Kolejne bardzo interesujące spotkanie w Książnicy Pruszkowskiej.

Naszym i naszych Czytelników gościem była Joanna Kuciel-Frydryszak, autorka znakomitej książki „Służące do wszystkiego”.

Spotkanie prowadziła Hanna Grudzińska z Wydawnictwa Marginesy.

Rozmowa naszych przemiłych gości odkryła zaledwie część wiedzy o życiu i pracy służby domowej w polskich mieszczańskich domach XX wieku.

 

Koniecznie musicie to doczytać!

Zapraszamy do naszych placówek, ponieważ książka jest już u nas dostępna.
Fot. Tomasz Malczyk – Głos Pruszkowa

 

 

 

Joanna Kuciel-Frydryszak – absolwentka polonistyki na Uniwersytecie Wrocławskim, dziennikarka. Autorka biografii Słonimski. Heretyk na ambonie, nominowanej w najważniejszych konkursach na Historyczną Książkę Roku – im. K. Moczarskiego i O. Haleckiego, oraz bestsellerowej biografii Kazimiery Iłłakowiczówny Iłła (Marginesy 2017), nominowanej do Nagrody im. Józefa Łukaszewicza. 

 

 

O KSIĄŻCE

 

Przejmujące losy „białych niewolnic”, kobiet z najniższego szczebla hierarchii służby domowej. Tych, których w przedwojennej Polsce było najwięcej. Zatrudniane przez mieszczaństwo wiejskie dziewczęta zaczynały służbę mając często 15 lat. Nie miały prawa do urlopu i wypoczynku, pracowały od świtu do nocy za grosze.
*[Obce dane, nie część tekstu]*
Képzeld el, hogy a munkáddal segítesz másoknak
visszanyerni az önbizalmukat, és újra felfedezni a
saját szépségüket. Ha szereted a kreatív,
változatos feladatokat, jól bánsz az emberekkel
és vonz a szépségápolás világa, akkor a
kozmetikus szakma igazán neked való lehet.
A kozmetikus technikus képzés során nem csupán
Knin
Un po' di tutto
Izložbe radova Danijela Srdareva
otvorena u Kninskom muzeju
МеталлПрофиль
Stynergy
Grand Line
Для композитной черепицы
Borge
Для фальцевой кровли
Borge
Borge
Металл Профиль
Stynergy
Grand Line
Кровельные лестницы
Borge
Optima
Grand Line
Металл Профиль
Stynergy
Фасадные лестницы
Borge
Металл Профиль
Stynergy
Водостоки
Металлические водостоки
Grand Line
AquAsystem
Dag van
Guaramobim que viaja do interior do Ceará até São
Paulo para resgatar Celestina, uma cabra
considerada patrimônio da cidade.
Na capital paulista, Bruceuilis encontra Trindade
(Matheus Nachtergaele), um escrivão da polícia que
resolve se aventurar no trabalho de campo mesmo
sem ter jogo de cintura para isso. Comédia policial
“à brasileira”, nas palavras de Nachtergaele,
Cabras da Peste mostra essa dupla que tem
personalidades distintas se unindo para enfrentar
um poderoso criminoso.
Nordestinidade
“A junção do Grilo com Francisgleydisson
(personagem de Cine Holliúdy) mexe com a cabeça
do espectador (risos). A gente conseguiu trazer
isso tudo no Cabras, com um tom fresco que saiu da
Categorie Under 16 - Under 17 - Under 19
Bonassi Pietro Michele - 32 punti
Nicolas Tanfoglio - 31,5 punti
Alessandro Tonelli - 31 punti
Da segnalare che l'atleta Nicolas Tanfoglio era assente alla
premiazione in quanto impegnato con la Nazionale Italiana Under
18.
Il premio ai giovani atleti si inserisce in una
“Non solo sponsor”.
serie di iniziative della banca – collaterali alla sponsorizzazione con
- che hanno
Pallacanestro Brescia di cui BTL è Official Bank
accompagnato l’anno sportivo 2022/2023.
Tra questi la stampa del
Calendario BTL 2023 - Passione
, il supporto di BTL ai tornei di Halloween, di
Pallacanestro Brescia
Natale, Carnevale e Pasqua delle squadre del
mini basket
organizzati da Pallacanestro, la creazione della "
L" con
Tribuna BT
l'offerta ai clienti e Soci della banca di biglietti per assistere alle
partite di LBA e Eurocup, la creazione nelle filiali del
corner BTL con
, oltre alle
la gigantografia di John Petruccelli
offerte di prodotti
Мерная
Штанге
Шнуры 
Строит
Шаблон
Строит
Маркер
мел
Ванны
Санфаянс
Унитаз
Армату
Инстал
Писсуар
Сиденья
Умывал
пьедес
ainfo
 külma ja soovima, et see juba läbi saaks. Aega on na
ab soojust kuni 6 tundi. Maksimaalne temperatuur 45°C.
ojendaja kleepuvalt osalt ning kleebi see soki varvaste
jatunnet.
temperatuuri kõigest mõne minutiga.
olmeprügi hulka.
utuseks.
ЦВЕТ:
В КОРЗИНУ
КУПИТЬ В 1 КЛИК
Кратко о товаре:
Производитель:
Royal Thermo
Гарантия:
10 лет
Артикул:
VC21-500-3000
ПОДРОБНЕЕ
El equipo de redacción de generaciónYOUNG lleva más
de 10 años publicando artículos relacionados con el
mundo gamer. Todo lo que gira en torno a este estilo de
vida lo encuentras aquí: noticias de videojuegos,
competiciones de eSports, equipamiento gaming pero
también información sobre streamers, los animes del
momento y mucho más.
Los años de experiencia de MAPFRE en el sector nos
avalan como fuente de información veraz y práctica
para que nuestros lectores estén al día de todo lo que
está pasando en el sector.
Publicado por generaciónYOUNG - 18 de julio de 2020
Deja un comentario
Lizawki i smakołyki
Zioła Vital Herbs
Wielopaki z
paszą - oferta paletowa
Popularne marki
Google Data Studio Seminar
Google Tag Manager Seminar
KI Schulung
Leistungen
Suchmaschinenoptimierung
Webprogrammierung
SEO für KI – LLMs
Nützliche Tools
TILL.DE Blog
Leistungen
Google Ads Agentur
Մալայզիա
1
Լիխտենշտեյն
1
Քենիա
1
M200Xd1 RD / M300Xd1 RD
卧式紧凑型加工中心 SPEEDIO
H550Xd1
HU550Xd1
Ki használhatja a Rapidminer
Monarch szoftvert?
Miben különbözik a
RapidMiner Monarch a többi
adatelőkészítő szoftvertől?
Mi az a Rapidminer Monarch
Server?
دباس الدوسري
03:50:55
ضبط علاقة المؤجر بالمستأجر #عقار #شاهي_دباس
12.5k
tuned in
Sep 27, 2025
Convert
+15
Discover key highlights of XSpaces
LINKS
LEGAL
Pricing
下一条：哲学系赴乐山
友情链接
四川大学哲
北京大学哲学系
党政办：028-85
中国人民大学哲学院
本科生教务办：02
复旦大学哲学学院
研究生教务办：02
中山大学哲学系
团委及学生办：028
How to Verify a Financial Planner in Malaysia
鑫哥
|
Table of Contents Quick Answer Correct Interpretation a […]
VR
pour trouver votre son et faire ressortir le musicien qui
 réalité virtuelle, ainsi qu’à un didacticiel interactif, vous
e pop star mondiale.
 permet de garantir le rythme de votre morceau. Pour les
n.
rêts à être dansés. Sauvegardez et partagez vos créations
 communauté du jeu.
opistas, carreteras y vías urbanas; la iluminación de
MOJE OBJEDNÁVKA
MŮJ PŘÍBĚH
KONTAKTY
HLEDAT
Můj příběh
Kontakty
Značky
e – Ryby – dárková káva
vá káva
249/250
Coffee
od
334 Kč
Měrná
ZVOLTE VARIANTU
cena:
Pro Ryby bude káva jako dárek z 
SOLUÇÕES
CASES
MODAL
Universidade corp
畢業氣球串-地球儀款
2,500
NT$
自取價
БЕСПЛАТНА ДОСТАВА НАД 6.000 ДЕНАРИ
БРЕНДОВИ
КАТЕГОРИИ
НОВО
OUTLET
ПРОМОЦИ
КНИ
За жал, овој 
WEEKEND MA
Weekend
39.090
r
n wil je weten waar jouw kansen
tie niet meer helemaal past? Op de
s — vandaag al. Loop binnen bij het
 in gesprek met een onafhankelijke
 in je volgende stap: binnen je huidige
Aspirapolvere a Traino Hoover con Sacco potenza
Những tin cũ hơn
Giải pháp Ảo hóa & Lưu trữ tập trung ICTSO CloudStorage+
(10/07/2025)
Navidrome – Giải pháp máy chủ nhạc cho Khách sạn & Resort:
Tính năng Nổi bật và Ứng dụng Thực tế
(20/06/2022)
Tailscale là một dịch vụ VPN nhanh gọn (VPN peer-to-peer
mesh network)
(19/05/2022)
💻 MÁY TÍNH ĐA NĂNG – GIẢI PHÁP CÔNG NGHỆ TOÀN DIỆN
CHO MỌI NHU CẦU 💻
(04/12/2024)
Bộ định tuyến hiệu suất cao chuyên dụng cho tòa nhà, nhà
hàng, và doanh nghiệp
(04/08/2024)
Joanna Kuciel-Frydryszak zagląda do ich maleńkich pokoików w eleganckich kamienicach, przypatruje się, co robią, gdy mają wychodne, obserwuje je przy kuchennej pracy, współczuje, gdy muszą oddać swoje często nieślubne dzieci.

Ale praca służącej to mimo wszystko awans i dotknięcie lepszego świata. Dla niektórych służba stanie się przygodą życia. Inne w rodzinie chlebodawców znajdą przyjaciół i opiekunów.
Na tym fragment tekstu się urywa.